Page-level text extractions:
----------
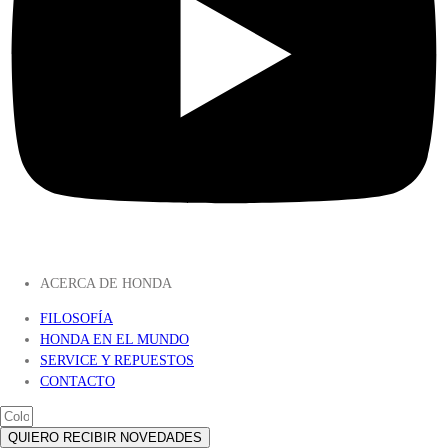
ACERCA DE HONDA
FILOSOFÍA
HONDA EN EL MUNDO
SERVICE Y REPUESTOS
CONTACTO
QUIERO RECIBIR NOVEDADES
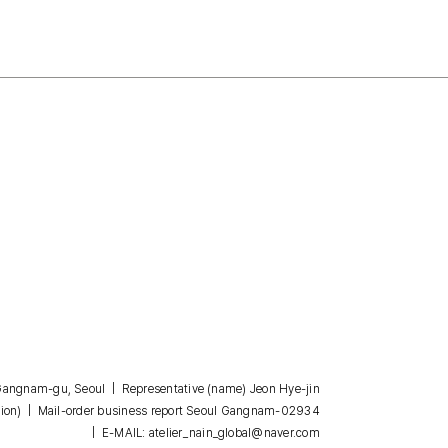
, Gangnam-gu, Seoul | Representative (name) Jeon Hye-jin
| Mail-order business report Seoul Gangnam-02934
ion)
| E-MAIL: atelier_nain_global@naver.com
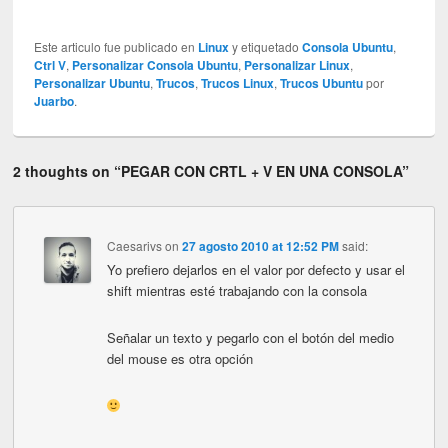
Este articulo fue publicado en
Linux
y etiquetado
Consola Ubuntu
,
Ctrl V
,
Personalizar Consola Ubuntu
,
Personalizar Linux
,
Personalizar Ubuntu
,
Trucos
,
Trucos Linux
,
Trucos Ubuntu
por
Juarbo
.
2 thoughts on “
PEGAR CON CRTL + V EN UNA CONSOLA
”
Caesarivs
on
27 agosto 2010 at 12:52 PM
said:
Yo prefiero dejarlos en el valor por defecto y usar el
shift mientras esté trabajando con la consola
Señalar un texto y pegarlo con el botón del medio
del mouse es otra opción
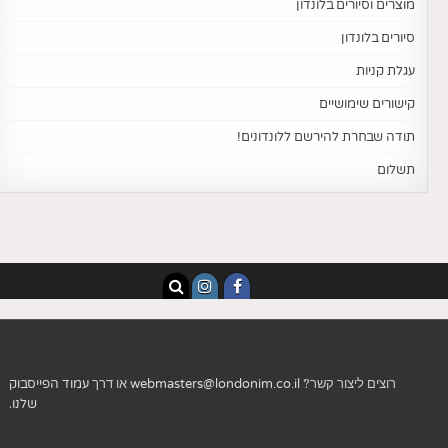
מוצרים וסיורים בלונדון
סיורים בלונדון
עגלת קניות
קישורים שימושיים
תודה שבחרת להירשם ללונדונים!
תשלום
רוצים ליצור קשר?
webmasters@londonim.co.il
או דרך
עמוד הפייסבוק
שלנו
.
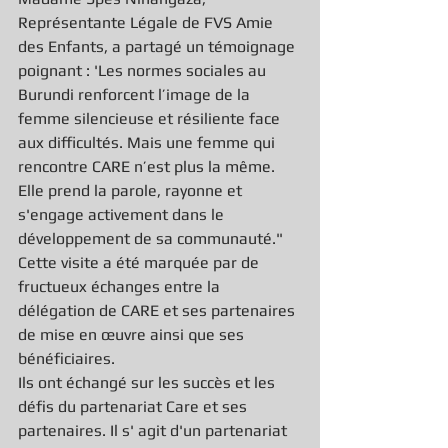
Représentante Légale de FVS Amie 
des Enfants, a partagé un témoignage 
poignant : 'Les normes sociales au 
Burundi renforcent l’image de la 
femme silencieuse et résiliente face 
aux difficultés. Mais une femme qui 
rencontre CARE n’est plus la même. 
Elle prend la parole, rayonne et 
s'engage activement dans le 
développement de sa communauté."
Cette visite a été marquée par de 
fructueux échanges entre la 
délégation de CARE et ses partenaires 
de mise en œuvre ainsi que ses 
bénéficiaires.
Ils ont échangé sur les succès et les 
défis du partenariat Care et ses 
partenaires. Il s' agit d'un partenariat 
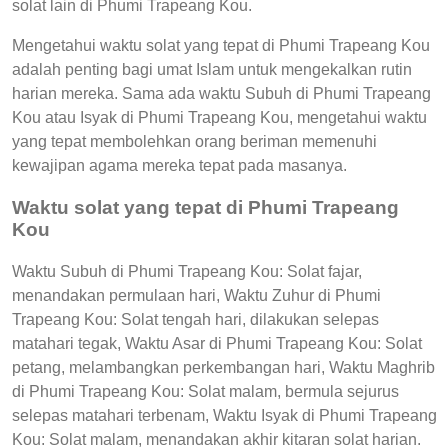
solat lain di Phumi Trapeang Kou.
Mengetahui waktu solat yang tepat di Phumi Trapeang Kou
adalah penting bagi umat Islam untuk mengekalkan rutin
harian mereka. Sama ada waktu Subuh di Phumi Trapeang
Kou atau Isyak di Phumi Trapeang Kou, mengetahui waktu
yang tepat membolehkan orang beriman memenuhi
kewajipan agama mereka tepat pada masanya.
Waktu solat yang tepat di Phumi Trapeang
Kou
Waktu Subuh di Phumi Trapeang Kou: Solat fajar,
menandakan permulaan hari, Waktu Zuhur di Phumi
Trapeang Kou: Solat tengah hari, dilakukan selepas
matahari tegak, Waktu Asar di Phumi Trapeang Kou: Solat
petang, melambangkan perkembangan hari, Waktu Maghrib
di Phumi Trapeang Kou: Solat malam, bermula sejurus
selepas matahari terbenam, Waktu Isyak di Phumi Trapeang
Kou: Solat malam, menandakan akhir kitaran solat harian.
----------
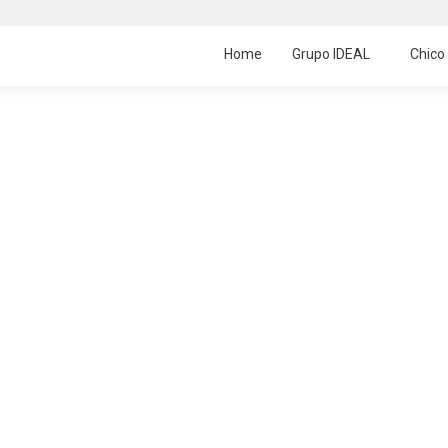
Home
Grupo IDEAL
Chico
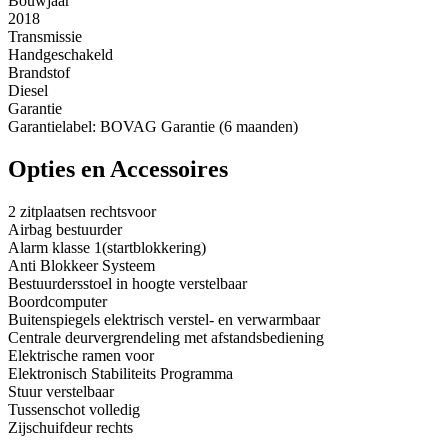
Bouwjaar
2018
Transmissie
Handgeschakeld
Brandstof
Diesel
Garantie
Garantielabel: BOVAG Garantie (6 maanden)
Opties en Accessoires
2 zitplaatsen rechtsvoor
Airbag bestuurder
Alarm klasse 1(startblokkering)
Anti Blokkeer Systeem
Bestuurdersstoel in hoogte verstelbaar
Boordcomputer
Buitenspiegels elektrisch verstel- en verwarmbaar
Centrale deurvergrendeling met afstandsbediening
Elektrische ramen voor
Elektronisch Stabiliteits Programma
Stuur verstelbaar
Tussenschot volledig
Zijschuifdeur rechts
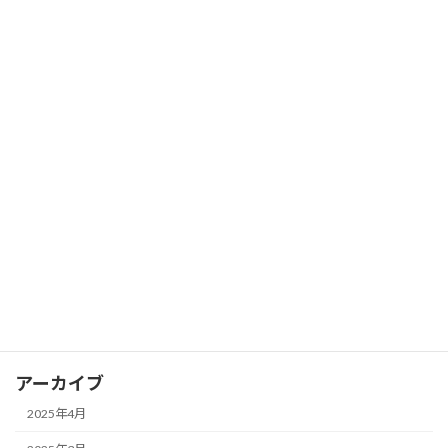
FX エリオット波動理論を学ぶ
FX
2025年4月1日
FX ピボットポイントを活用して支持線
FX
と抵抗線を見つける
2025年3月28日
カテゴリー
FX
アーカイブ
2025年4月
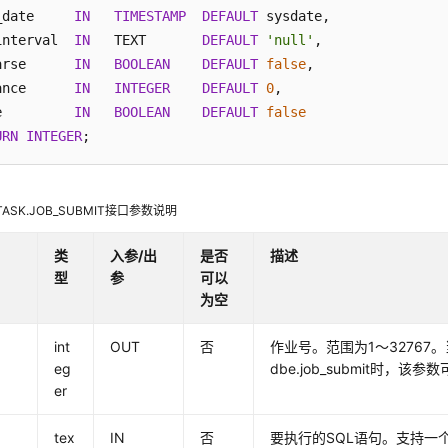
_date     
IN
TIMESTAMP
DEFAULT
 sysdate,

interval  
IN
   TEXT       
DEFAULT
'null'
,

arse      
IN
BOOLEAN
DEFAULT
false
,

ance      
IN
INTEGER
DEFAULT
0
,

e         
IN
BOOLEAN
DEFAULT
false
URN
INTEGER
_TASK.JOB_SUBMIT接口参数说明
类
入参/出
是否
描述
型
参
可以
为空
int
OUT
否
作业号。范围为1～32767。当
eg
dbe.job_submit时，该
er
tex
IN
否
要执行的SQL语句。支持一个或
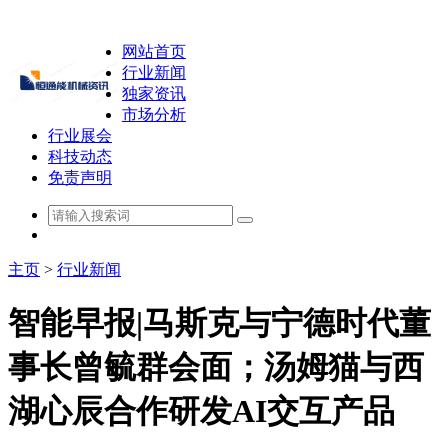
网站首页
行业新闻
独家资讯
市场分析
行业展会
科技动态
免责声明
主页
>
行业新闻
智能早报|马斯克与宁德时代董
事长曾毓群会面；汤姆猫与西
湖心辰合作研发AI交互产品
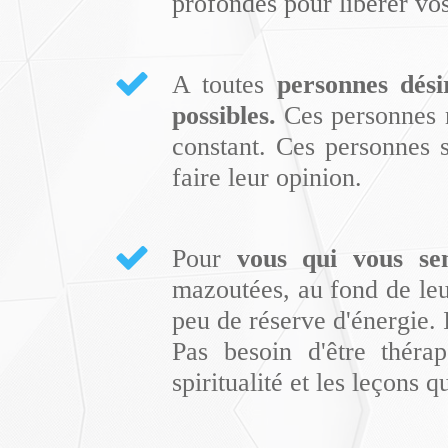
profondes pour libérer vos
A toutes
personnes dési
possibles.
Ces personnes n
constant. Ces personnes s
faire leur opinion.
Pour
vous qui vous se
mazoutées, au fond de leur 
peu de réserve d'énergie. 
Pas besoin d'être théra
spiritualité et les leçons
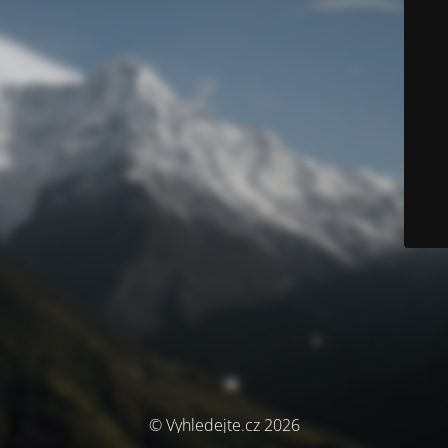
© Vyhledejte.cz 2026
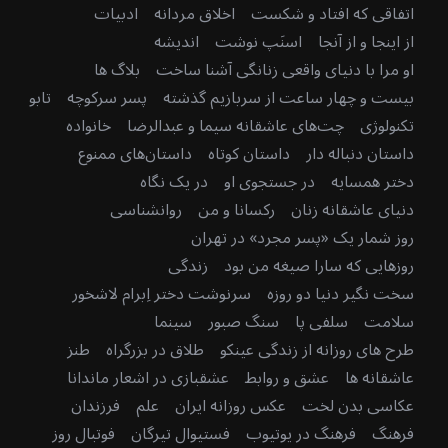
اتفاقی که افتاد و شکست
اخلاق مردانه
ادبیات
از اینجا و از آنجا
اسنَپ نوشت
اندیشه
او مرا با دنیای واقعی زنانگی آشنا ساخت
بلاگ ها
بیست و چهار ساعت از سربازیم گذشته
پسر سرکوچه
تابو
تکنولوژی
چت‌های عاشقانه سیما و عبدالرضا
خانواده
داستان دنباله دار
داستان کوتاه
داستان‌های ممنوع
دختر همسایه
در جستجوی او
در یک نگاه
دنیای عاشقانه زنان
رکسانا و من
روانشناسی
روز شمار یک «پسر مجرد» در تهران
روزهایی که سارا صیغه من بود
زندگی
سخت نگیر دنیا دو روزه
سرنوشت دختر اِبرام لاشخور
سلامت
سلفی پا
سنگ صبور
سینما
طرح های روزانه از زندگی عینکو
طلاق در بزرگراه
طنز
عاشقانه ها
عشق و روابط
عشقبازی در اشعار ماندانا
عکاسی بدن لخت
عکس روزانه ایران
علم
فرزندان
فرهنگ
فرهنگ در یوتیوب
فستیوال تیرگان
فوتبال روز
----------
■ Task ■
Above are some entries. Restate word for word the lines from the one holding "תודה שבחרת להירשם ללונדונים!" through the one holding "rencontre CARE n’est plus la même.", but not the pictures.

■ Problem solution ■
תודה שבחרת להירשם ללונדונים!
תשלום
רוצים ליצור קשר?
webmasters@londonim.co.il
או דרך
עמוד הפייסבוק
שלנו
.
Représentante Légale de FVS Amie 
des Enfants, a partagé un témoignage 
poignant : 'Les normes sociales au 
Burundi renforcent l’image de la 
femme silencieuse et résiliente face 
aux difficultés. Mais une femme qui 
rencontre CARE n’est plus la même. 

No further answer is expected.